で、なにがバラシース!かというとイアン・ペイスのドラミング。これはまったく、掛け値なしにイイね!です、ええ、これが、マジで、これホント!!


リッチー・ブラックモアのギターは、確かに例のストラト・サウンドは素晴らしいのですが、どうにも気まぐれというか、不器用というか、調子が出てきたときは鳥肌立ちまくりなのですが、もうちょっと何とかならないか?という気もします。イアン・ギランは、若者の頃これを聞いたときはあまり好きになれないというか、ヒジョーにクセのある声と歌いまわしでありますが、あらためてMAMになってみると、実はわりとあっさりとしていて、しみじみとした芸風のワビサビ(ポール・ロジャースがむしろ近い)が魅力であります。


この2人とサポートするスリー・リズムとのブレンド具合が大変に素晴らしいものでありまして、ロジャー・グローバーとジョン・ロードは、いわゆるつぼを押さえた手堅いバッキングなのですが、ペイスはスゴイよ!

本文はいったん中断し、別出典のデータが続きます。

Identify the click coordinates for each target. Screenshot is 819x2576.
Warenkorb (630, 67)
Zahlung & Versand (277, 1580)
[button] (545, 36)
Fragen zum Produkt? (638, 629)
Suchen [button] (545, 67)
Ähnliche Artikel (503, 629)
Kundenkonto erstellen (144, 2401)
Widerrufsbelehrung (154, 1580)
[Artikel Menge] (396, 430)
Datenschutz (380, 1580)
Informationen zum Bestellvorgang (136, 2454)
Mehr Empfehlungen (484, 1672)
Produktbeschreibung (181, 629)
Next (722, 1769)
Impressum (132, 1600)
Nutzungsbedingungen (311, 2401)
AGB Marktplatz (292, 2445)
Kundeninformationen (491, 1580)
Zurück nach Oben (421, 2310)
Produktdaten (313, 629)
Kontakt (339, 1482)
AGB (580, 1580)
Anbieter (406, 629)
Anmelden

映像で叩いているところをみるとけっこう野獣系で何にも考えていなさそう。「ドラマーのための音楽用語辞典」では次のように紹介されています。

イアンペイス

左とん平の別人格。
なぜかドラム演奏を得意とする。
背が低いので、いついかなるときも
ロンドンブーツを使用する。


ちょっと聴きでは、ごくフツーのオカズを絡めたハードロックのドラミングなのですが、実は深いんですね、これが。


まず、音がすさまじくイイ。それにフレーズが細かいところまでじつに凝っていて、それでいてストレートに興奮を喚起するという「繊細にして大胆」なもの。ようするにシンコペーションでありまして、シンコペーションによるアップビートのおいしさをとことんまで追求したもの。シンコペーションとは何か?完全な回答がここに!

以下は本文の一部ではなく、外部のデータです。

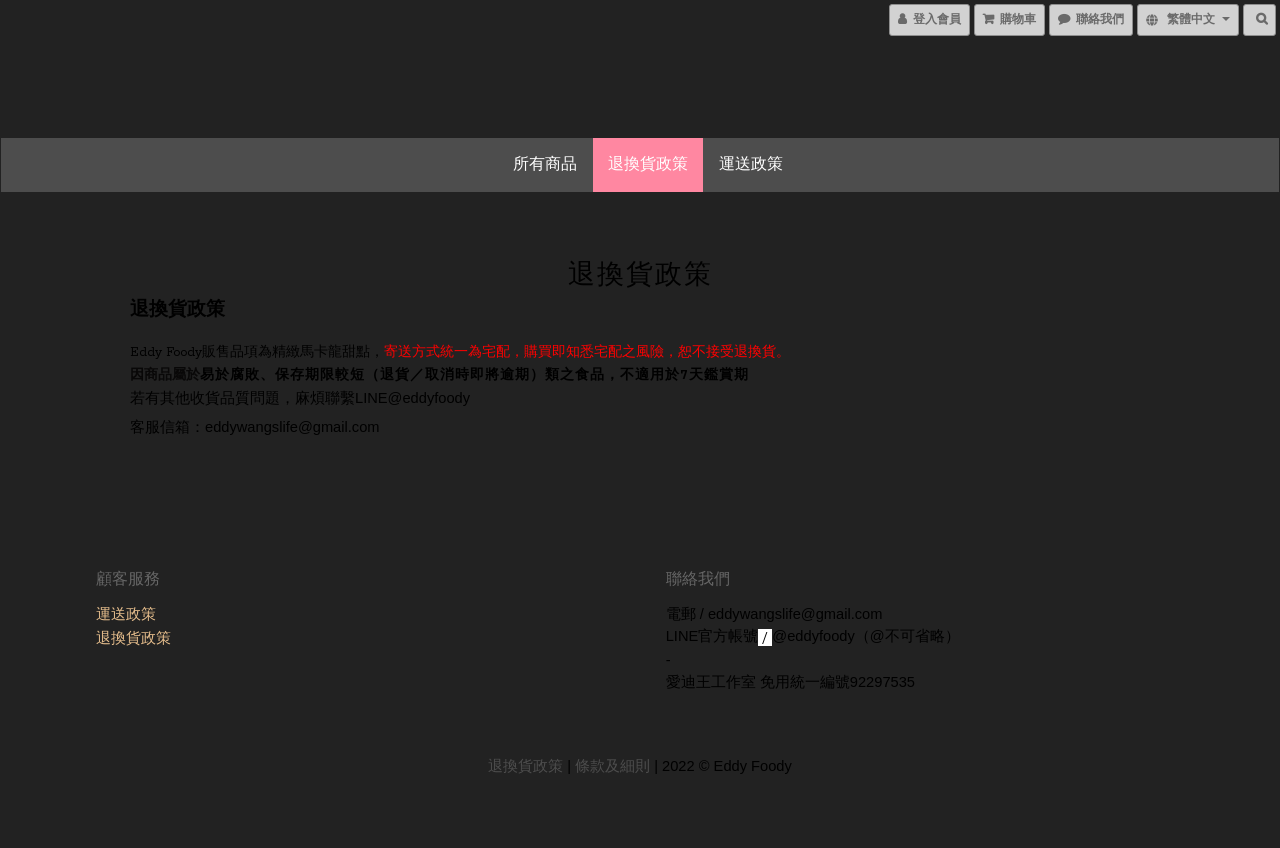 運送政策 (751, 165)
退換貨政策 (648, 165)
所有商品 (545, 165) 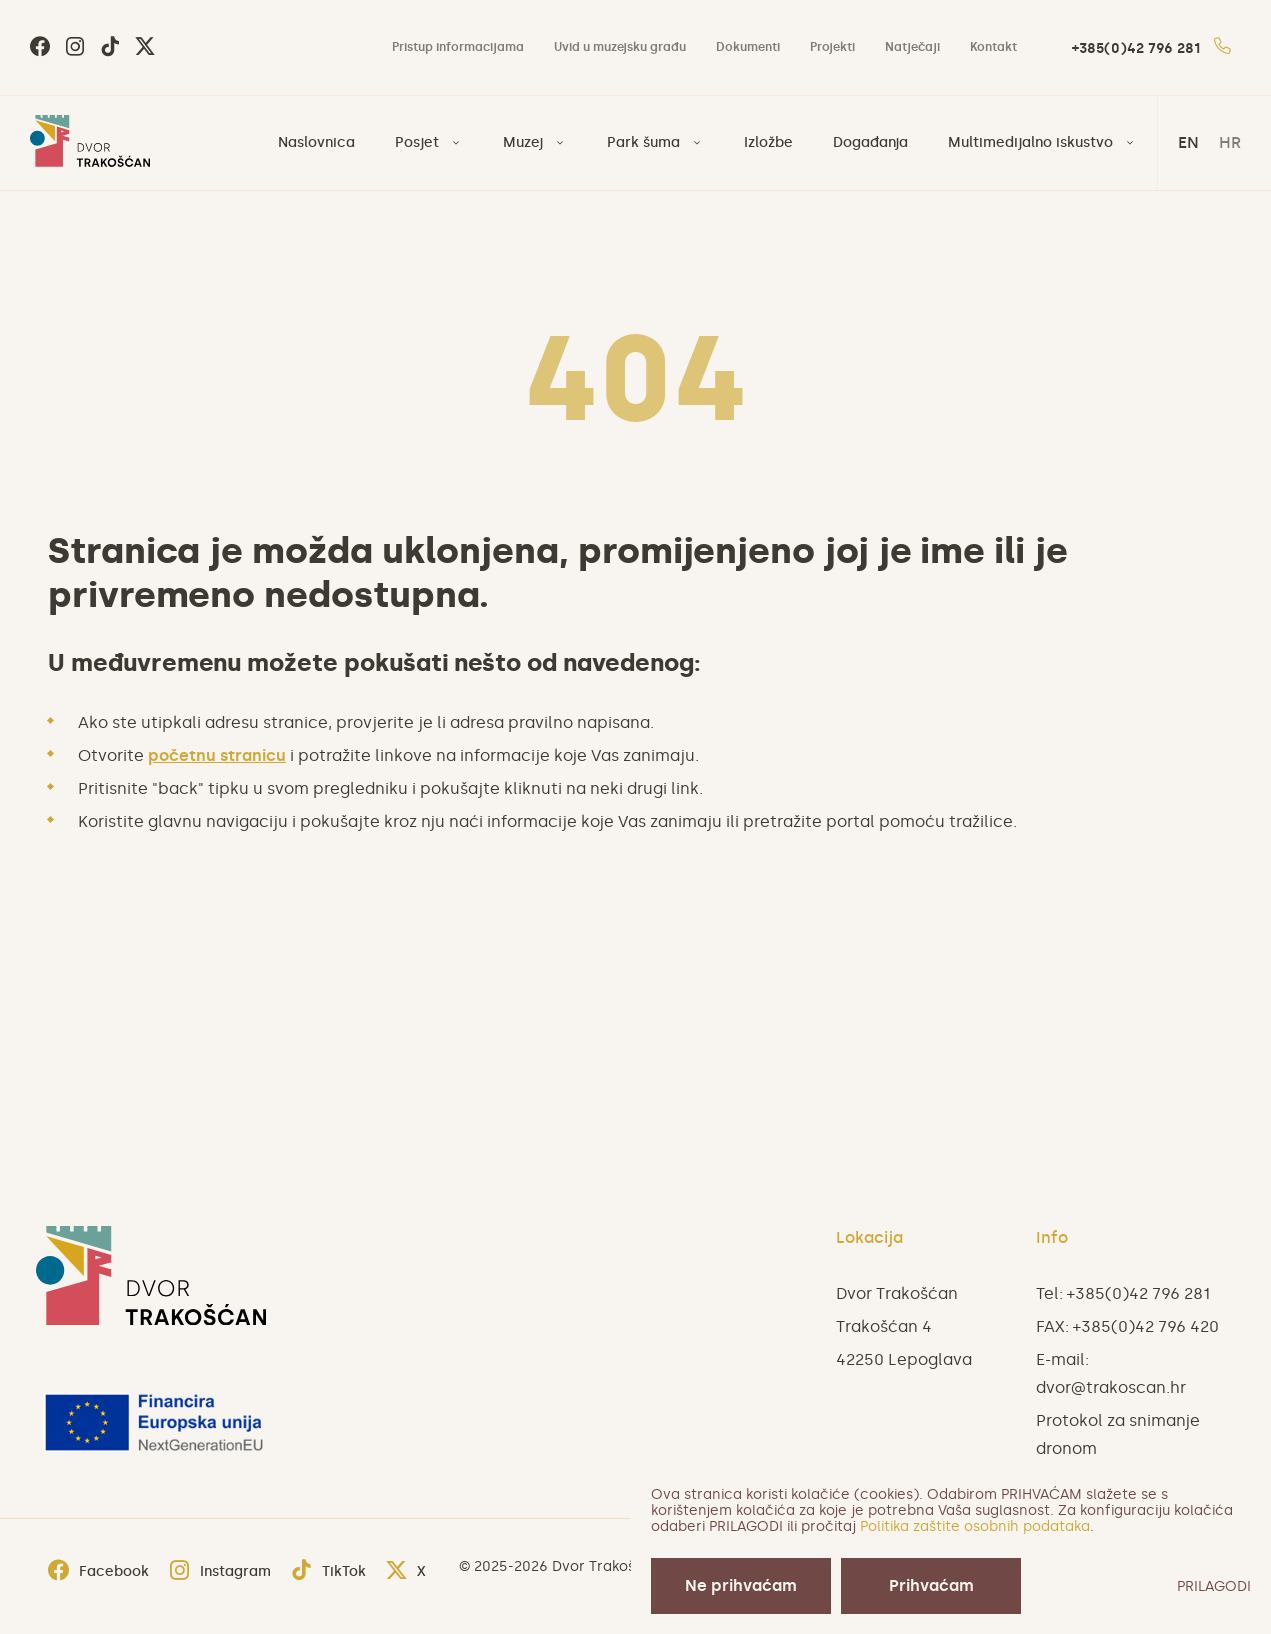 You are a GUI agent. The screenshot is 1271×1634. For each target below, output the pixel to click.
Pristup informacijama (458, 47)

というように、いろいろと美点はありまくりやがるのですが、なによりも音のタイトさなんですね。タイトだぞー!マシン・ヘッド」ではありませんが、Strange Kind of WomanやWoman from Tokyoなどのポップ系の曲はペイス先生のタイトなドラスムを楽しむためにあるといっても過言ではない。


このブログでも繰り返し主張しまくっているように、Space Truckin'(ところで、これはどういう意味なの?)のイントロのタイトさは尋常一様ではありませんし、Lazyの例のハイハットがだんだんと開いて加速していくところ、これなんか倒れそうに鳥肌立ちまくり!


「マシン・ヘッド」は71年にモントルーで録音されております。このときの5人の写真を見ると、みんな知的なイギリス人の顔をしている。かなり本気で音楽を創っていたんだな、という顔つきであります。とくにペイスはイイ顔をしていますね。


先のオーディオ選びにしても、イアン・ペイスのタイトなドラムが堪能できるかどうかが最重要な基準になっています。